### Records from a collection
= Beginning of Section =

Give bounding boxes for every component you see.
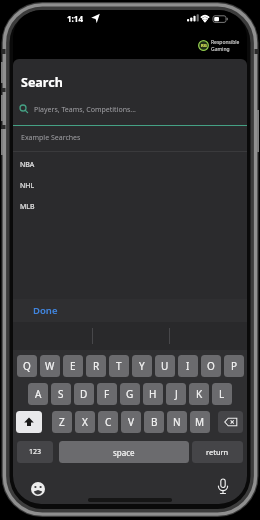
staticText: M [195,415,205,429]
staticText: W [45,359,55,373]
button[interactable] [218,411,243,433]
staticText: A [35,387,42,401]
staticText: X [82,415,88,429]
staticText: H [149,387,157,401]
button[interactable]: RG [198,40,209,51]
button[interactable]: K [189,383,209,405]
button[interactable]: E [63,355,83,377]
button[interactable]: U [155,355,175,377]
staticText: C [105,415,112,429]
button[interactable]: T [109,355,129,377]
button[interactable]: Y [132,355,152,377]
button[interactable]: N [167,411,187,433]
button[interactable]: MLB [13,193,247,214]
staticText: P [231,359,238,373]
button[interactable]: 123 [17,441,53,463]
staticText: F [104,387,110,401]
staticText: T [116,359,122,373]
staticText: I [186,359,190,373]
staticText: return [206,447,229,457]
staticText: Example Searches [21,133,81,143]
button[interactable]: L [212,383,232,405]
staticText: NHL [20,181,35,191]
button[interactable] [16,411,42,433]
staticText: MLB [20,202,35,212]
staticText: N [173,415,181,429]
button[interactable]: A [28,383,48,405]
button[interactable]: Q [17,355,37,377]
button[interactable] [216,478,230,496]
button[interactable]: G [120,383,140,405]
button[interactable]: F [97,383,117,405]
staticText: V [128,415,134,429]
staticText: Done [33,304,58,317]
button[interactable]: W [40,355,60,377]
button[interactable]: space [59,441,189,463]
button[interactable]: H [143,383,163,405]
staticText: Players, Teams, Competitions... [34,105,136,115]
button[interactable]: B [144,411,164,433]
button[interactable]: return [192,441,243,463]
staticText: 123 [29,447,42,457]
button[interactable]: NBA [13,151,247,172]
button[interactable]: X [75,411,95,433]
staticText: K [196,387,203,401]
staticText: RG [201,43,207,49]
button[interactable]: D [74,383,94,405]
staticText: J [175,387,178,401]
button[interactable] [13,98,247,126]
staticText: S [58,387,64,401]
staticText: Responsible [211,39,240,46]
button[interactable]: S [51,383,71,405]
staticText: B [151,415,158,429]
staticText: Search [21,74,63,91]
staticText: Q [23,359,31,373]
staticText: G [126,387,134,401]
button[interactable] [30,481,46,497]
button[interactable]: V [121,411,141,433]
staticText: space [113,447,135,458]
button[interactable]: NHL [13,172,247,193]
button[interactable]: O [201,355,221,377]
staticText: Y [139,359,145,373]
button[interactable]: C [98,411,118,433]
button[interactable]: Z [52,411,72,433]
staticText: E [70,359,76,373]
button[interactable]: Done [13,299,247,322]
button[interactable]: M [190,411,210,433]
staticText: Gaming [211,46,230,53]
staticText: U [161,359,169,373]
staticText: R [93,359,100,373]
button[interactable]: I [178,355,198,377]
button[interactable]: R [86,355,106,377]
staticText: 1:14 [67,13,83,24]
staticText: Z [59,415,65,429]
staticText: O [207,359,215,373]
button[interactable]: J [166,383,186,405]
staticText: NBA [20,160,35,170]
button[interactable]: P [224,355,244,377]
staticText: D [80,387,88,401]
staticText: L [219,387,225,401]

= End of Section =
= Beginning of Section =

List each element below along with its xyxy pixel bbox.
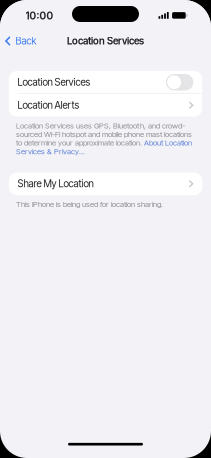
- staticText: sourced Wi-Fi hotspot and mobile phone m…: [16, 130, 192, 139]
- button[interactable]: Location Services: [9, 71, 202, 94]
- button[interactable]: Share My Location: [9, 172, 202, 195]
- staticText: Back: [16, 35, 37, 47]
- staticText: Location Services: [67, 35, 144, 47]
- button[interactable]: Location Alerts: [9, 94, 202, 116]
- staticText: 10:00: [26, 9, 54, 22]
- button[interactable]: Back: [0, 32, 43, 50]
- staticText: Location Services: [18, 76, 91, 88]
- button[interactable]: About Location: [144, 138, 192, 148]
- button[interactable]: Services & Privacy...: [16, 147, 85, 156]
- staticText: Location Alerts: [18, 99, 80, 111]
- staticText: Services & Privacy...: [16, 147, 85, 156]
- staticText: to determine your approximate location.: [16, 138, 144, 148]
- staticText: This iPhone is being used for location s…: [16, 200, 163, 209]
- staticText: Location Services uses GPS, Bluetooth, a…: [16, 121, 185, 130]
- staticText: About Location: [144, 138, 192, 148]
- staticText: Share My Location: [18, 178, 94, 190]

= End of Section =
= Beginning of Section =

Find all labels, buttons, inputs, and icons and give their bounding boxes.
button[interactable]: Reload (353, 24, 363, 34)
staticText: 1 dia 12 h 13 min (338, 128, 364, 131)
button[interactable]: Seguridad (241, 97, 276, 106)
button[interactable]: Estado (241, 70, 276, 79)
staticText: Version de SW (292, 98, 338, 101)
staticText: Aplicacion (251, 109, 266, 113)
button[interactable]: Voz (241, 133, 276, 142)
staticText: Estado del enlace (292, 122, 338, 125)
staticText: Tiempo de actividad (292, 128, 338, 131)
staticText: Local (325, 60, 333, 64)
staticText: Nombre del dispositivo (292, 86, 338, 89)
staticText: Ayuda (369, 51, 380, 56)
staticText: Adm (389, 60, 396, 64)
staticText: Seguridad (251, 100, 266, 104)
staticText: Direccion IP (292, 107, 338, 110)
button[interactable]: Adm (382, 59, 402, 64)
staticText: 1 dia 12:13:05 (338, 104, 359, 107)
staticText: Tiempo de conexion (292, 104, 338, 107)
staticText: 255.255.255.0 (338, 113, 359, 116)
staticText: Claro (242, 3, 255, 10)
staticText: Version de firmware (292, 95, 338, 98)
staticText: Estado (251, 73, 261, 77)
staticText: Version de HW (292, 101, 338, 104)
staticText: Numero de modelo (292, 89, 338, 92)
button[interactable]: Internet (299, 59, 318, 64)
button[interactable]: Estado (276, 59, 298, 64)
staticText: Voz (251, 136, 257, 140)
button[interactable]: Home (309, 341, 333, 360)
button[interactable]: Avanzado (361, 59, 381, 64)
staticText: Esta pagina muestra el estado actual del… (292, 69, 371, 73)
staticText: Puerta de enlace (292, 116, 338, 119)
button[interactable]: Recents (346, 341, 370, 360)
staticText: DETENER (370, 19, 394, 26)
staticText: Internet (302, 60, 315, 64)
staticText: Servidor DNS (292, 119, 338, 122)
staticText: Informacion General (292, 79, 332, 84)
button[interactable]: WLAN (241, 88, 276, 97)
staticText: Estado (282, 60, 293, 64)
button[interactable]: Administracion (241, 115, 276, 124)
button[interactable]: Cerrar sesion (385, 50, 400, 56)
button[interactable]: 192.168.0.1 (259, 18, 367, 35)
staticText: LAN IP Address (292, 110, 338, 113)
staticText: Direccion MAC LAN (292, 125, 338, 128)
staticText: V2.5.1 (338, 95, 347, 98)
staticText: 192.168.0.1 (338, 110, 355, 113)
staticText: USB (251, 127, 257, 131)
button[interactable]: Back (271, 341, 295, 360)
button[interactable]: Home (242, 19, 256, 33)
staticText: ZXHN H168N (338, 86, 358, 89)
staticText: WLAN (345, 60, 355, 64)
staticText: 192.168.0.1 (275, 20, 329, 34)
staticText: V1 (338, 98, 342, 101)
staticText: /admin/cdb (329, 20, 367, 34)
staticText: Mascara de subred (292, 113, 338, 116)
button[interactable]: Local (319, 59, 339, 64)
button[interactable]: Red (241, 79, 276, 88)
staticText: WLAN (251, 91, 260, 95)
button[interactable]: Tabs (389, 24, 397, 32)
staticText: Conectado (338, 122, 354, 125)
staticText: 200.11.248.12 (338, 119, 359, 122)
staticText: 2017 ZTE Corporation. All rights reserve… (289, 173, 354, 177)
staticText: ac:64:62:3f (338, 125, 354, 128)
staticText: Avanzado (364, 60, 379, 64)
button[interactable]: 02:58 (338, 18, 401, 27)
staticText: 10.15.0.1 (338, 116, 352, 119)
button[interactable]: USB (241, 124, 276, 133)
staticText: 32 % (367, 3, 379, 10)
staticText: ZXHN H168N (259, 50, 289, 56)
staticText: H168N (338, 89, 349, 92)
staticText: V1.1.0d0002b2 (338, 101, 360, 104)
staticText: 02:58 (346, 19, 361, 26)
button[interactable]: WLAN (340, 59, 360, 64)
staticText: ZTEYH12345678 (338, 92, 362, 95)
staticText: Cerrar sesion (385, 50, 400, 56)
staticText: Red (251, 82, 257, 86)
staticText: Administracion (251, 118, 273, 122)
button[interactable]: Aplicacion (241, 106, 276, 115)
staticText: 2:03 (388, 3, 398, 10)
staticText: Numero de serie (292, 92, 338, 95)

= End of Section =

### Exercise aim
Copy out all lines above holding "Tiempo".

### Answer for the task
staticText: Tiempo de actividad (292, 128, 338, 131)
staticText: Tiempo de conexion (292, 104, 338, 107)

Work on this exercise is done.